> _Information provided_
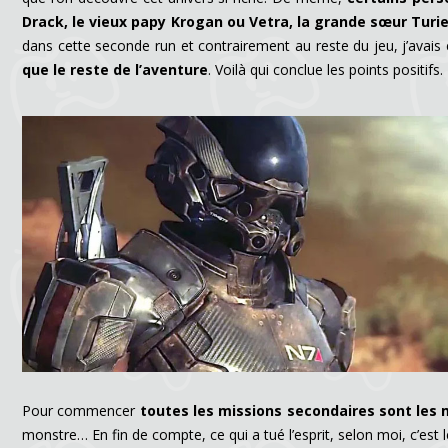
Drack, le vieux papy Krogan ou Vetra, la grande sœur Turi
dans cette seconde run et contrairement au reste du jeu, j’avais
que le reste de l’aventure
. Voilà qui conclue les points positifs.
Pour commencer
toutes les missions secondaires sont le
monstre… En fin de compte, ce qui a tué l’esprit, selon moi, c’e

==

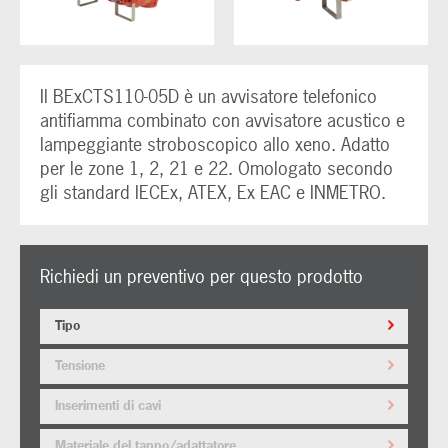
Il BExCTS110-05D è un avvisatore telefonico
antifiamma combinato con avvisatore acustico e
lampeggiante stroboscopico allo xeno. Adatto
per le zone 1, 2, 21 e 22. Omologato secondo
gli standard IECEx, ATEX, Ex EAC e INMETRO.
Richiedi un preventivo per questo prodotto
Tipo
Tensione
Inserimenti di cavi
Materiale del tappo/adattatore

> _Exercise details_
Begin with the line that has "Inserimenti di cavi" in the listing above and end after the line that has "Materiale del tappo/adattatore"; output those lines exactly.

> _Answer box_
Inserimenti di cavi
Materiale del tappo/adattatore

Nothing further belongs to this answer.